── Provided records
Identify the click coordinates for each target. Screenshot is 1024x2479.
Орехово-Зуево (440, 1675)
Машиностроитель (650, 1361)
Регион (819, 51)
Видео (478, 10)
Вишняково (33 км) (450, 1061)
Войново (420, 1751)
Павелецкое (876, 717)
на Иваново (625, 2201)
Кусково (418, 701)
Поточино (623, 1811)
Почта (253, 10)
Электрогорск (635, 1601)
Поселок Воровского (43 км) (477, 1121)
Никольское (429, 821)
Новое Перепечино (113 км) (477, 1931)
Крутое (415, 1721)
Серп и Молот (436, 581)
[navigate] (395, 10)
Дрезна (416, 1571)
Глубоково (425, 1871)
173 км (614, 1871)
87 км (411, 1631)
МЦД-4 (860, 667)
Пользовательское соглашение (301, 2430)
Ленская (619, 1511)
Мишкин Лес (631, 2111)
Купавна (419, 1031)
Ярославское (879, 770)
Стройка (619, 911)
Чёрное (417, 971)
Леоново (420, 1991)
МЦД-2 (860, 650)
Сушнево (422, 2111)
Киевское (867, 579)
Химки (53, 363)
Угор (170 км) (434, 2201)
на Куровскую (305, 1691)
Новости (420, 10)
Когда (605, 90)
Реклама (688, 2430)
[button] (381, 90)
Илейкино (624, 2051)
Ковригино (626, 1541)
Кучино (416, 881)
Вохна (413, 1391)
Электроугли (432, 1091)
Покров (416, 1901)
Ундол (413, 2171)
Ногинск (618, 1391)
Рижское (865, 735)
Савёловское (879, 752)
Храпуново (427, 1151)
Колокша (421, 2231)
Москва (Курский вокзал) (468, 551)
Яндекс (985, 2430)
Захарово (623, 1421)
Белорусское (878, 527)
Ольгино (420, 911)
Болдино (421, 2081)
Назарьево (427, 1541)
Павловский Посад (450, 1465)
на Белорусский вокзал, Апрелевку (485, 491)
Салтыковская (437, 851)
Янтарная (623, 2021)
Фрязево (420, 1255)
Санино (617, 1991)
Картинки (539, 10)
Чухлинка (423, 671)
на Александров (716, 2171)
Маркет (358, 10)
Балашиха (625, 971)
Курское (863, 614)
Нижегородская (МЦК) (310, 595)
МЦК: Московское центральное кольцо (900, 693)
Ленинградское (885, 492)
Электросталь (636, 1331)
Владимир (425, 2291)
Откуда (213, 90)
────
(To do): Of the lines above, output exactly those from the line bearing "Почта (253, 10)" through the line bearing "Сушнево (422, 2111)", inclusive.

(Solved exercise):
Почта (253, 10)
Электрогорск (635, 1601)
Поселок Воровского (43 км) (477, 1121)
Никольское (429, 821)
Новое Перепечино (113 км) (477, 1931)
Крутое (415, 1721)
Серп и Молот (436, 581)
[navigate] (395, 10)
Дрезна (416, 1571)
Глубоково (425, 1871)
173 км (614, 1871)
87 км (411, 1631)
МЦД-4 (860, 667)
Пользовательское соглашение (301, 2430)
Ленская (619, 1511)
Мишкин Лес (631, 2111)
Купавна (419, 1031)
Ярославское (879, 770)
Стройка (619, 911)
Чёрное (417, 971)
Леоново (420, 1991)
МЦД-2 (860, 650)
Сушнево (422, 2111)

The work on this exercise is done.